If some sort of action is eventually necessary (as it is with budget issues, and most other governmental questions as well), then the unreasonable side - which by definition cares less (perhaps not at all) about real-world consequences - has an increasing advantage the longer that the issue remains unresolved, thus further motivating them to remain unreasonable. If they start at 50 percent (equal blame), things only get better for them over time, as the blame burden remains constant, but the cost pressure to do something rises much more accurately on the reasonable side.

In the process, argues Rosenberg, politically viable but unworkable political proposals get conflated with politically "serious," i.e. reasonable, ideas -- first among the MSM and with Washington elite, then among the wider public:

So why is the discussion dominated by a non-solution while a real solution can't even be discussed?
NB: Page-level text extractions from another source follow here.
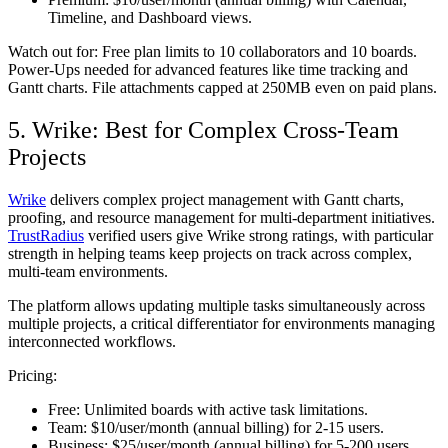
Timeline, and Dashboard views.
Watch out for:
Free plan limits to 10 collaborators and 10 boards.
Power-Ups needed for advanced features like time tracking and
Gantt charts. File attachments capped at 250MB even on paid plans.
5. Wrike: Best for Complex Cross-Team
Projects
Wrike
delivers complex project management with Gantt charts,
proofing, and resource management for multi-department initiatives.
TrustRadius
verified users give Wrike strong ratings, with particular
strength in helping teams keep projects on track across complex,
multi-team environments.
The platform allows updating multiple tasks simultaneously across
multiple projects, a critical differentiator for environments managing
interconnected workflows.
Pricing:
Free:
Unlimited boards with active task limitations.
Team:
$10/user/month (annual billing) for 2-15 users.
Business:
$25/user/month (annual billing) for 5-200 users.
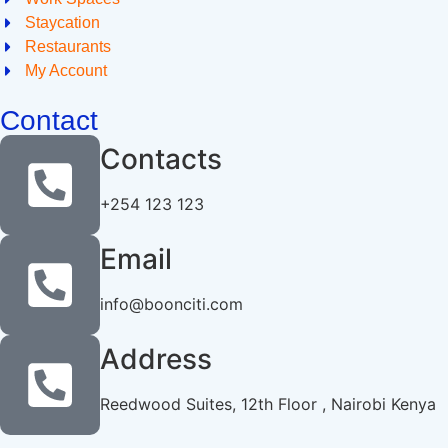
Staycation
Restaurants
My Account
Contact
Contacts
+254 123 123
Email
info@boonciti.com
Address
Reedwood Suites, 12th Floor , Nairobi Kenya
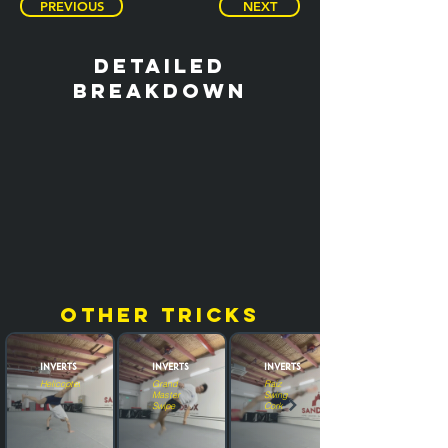
PREVIOUS
NEXT
detailed
breakdown
other tricks
Inverts
Inverts
Inverts
Helicoptero
Grand
Raiz
Master
Swing
Swipe
Cork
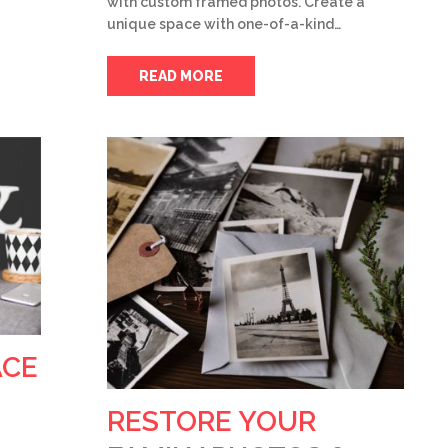
with custom framed photos. Create a
unique space with one-of-a-kind…
READ MORE
ACE
RESTORE YOUR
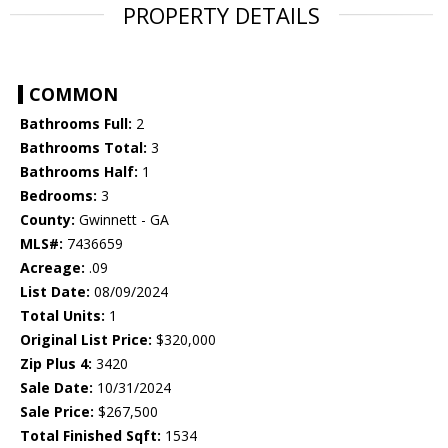
PROPERTY DETAILS
COMMON
Bathrooms Full:
2
Bathrooms Total:
3
Bathrooms Half:
1
Bedrooms:
3
County:
Gwinnett - GA
MLS#:
7436659
Acreage:
.09
List Date:
08/09/2024
Total Units:
1
Original List Price:
$320,000
Zip Plus 4:
3420
Sale Date:
10/31/2024
Sale Price:
$267,500
Total Finished Sqft:
1534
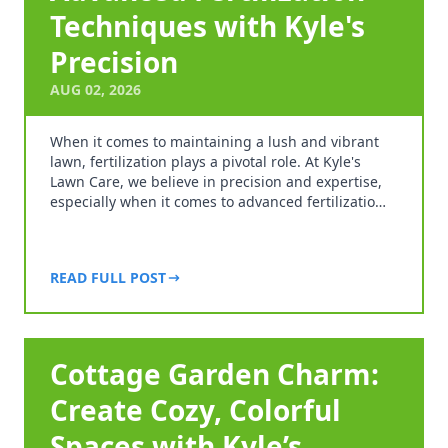
Techniques with Kyle's
Precision
AUG 02, 2026
When it comes to maintaining a lush and vibrant
lawn, fertilization plays a pivotal role. At Kyle's
Lawn Care, we believe in precision and expertise,
especially when it comes to advanced fertilizatio…
READ FULL POST
Cottage Garden Charm:
Create Cozy, Colorful
Spaces with Kyle’s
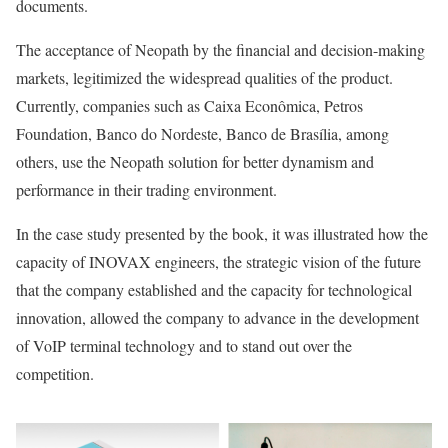
documents.
The acceptance of Neopath by the financial and decision-making
markets, legitimized the widespread qualities of the product.
Currently, companies such as Caixa Econômica, Petros
Foundation, Banco do Nordeste, Banco de Brasília, among
others, use the Neopath solution for better dynamism and
performance in their trading environment.
In the case study presented by the book, it was illustrated how the
capacity of INOVAX engineers, the strategic vision of the future
that the company established and the capacity for technological
innovation, allowed the company to advance in the development
of VoIP terminal technology and to stand out over the
competition.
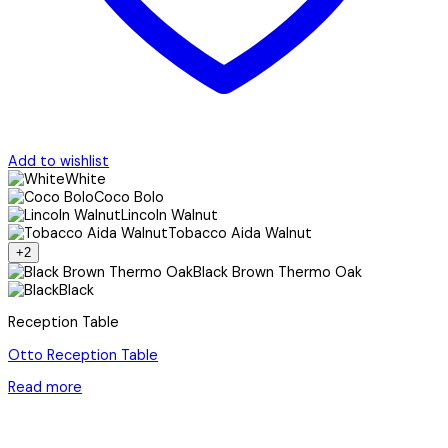
Add to wishlist
White
Coco Bolo
Lincoln Walnut
Tobacco Aida Walnut
+2
Black Brown Thermo Oak
Black
Reception Table
Otto Reception Table
Read more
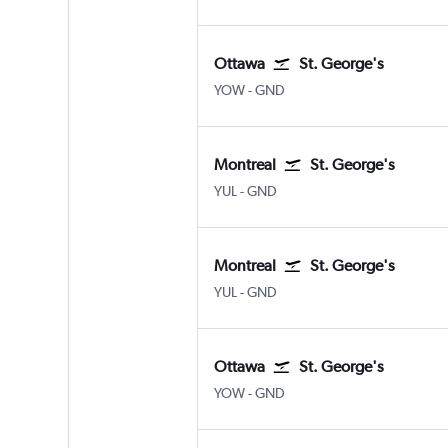
Ottawa
St. George's
YOW
-
GND
Montreal
St. George's
YUL
-
GND
Montreal
St. George's
YUL
-
GND
Ottawa
St. George's
YOW
-
GND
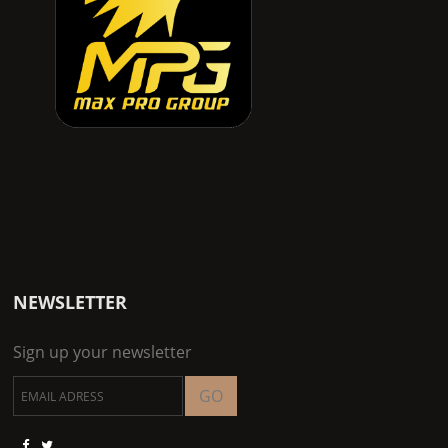
NEWSLETTER
Sign up your newsletter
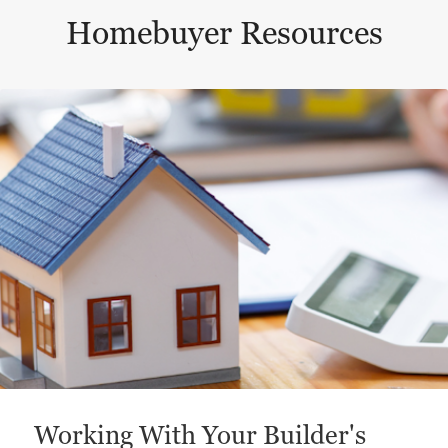
Homebuyer Resources
This is a carousel with a large content area or card abo
Working With Your Builder's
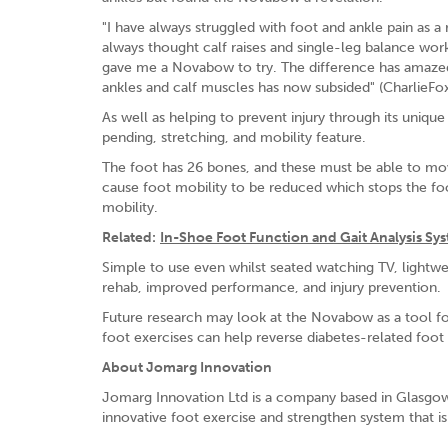
"I have always struggled with foot and ankle pain as a
always thought calf raises and single-leg balance wor
gave me a Novabow to try. The difference has amazed
ankles and calf muscles has now subsided" (CharlieFox
As well as helping to prevent injury through its uni
pending, stretching, and mobility feature.
The foot has 26 bones, and these must be able to move
cause foot mobility to be reduced which stops the f
mobility.
Related:
In-Shoe Foot Function and Gait Analysis Sy
Simple to use even whilst seated watching TV, lightwei
rehab, improved performance, and injury prevention.
Future research may look at the Novabow as a tool for
foot exercises can help reverse diabetes-related foo
About Jomarg Innovation
Jomarg Innovation Ltd is a company based in Glasgow,
innovative foot exercise and strengthen system that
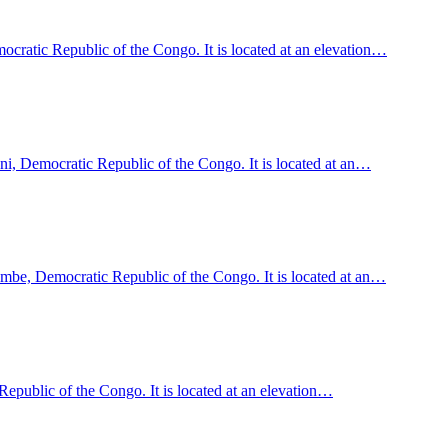
ratic Republic of the Congo. It is located at an elevation…
ani, Democratic Republic of the Congo. It is located at an…
e, Democratic Republic of the Congo. It is located at an…
epublic of the Congo. It is located at an elevation…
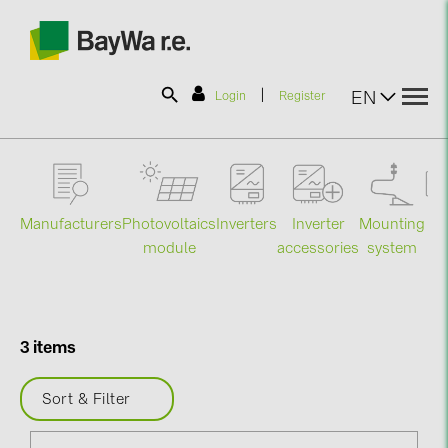
|
EN
Login
Register
SOLAR-PLANIT
Manufacturers
Photovoltaics
Mounting
En
Inverters
Inverter
Products
module
system
st
accessories
Information
3 items
News
Sort & Filter
Catalogs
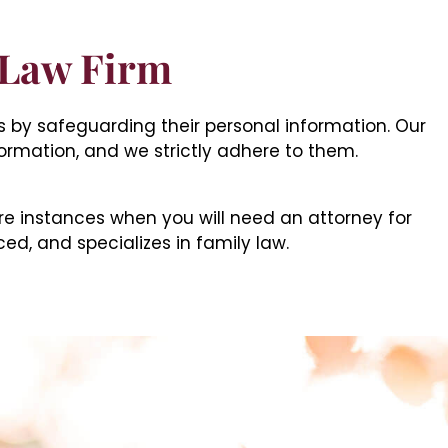
 Law Firm
ts by safeguarding their personal information. Our
formation, and we strictly adhere to them.
re instances when you will need an attorney for
ced, and specializes in family law.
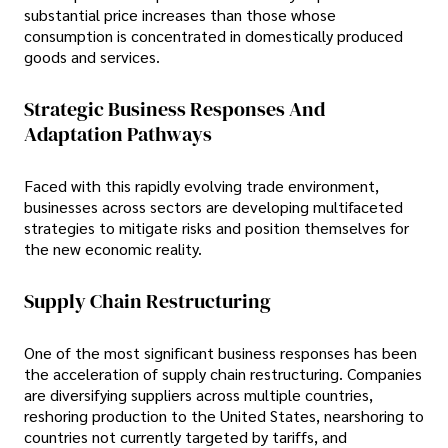
substantial price increases than those whose
consumption is concentrated in domestically produced
goods and services.
Strategic Business Responses And
Adaptation Pathways
Faced with this rapidly evolving trade environment,
businesses across sectors are developing multifaceted
strategies to mitigate risks and position themselves for
the new economic reality.
Supply Chain Restructuring
One of the most significant business responses has been
the acceleration of supply chain restructuring. Companies
are diversifying suppliers across multiple countries,
reshoring production to the United States, nearshoring to
countries not currently targeted by tariffs, and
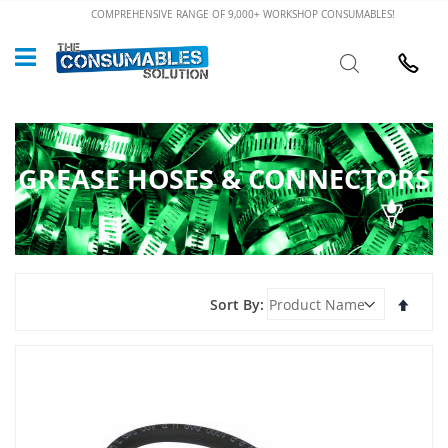
Skip
COMPREHENSIVE RANGE OF 9,000+ WORKSHOP CONSUMABLES!
to
Custome
Search
Content
024 7632
GREASE HOSES & CONNECTORS
Set
Sort By
Desce
Direct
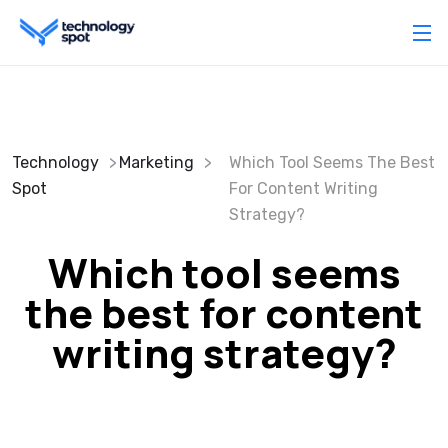
Technology
Marketing
Which Tool Seems The Best
Spot
For Content Writing
Strategy?
Which tool seems
the best for content
writing strategy?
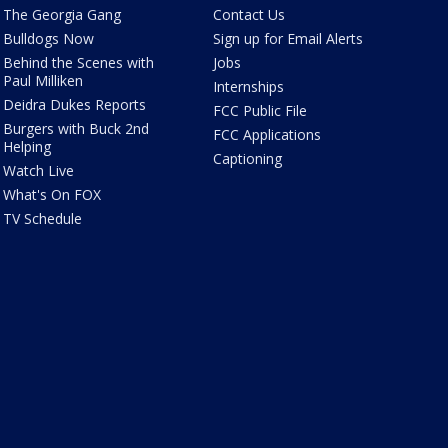
The Georgia Gang
Contact Us
Bulldogs Now
Sign up for Email Alerts
Behind the Scenes with
Jobs
Paul Milliken
Internships
Deidra Dukes Reports
FCC Public File
Burgers with Buck 2nd
FCC Applications
Helping
Captioning
Watch Live
What's On FOX
TV Schedule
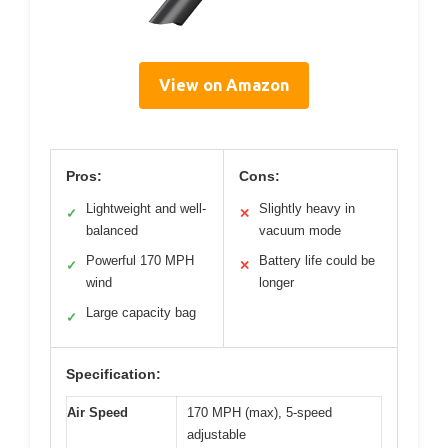
View on Amazon
Pros:
Cons:
Lightweight and well-
Slightly heavy in
✓
✕
balanced
vacuum mode
Powerful 170 MPH
Battery life could be
✓
✕
wind
longer
Large capacity bag
✓
Specification:
Air Speed
170 MPH (max), 5-speed
adjustable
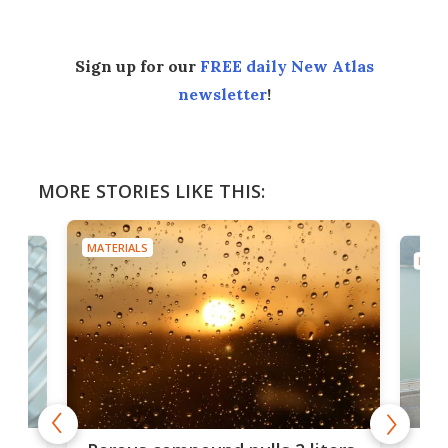
Sign up for our
FREE daily New Atlas
newsletter
!
MORE STORIES LIKE THIS:
MATERIALS
MATE
x as
Nea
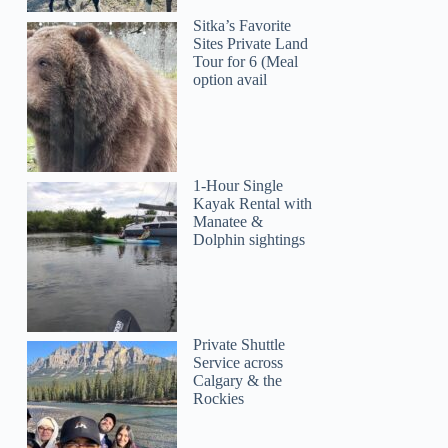
Sitka’s Favorite
Sites Private Land
Tour for 6 (Meal
option avail
1-Hour Single
Kayak Rental with
Manatee &
Dolphin sightings
Private Shuttle
Service across
Calgary & the
Rockies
It's because the "politically viable" sense of serious totally dominates over the "pragmatically effective" sense of the word, and because what is politically viable is circularly defined: extremist Republican non-solutions are politically viable because Republicans adamantly insist that they are, no matter how laughable they may be - and centrist bipartisan ideologues routinely and reliably endorse their false claims as matters of fact when they do so. The fact that they aren't even remotely serious, in the problem-solving sense, never even enters the picture.

And here Rosenberg sounds almost like Rush Limbaugh, who rejects bi-partisanship as an inherent political virtue:

Problem-solving and argument-winning have become two entirely antagonistic activities, and "moderate" "centrist" "bipartisanship" has become the creation of such profound confusion that the voting public won't catch on until it's far, far too late.

Today's Republicans are wrong and unreasonable. Any "middle ground" between their ideas -- the Paul Ryan budget, for example -- and reasonable progressive ideas is still wrong.  We cannot afford to call "less wrong" a job well done. We have big problems and we must be right!